#### INPUT RECORDS ####
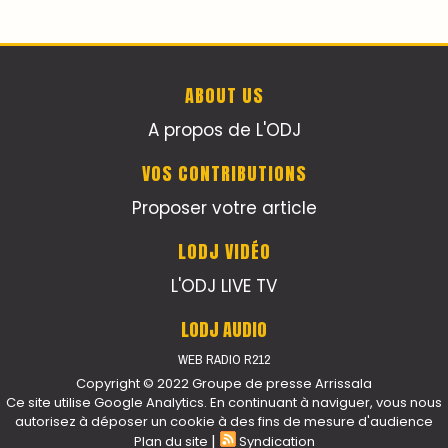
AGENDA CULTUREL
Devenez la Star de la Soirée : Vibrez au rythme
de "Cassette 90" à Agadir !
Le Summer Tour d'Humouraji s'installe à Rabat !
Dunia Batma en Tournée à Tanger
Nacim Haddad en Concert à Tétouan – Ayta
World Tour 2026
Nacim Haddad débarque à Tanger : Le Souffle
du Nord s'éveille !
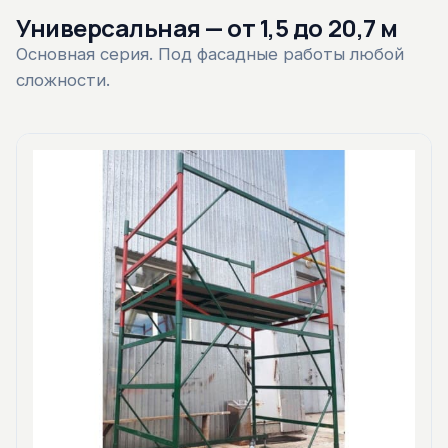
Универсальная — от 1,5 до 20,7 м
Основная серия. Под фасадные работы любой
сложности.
####
#### INPUT RECORDS ####
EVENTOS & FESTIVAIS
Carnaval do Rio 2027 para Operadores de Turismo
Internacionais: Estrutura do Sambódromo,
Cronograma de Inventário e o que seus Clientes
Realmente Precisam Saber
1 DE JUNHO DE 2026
####
Bring together every line in the entries that holds the string "Nacim".

**EXERCISE OUTPUT**:
Nacim Haddad en Concert à Tétouan – Ayta
Nacim Haddad débarque à Tanger : Le Souffle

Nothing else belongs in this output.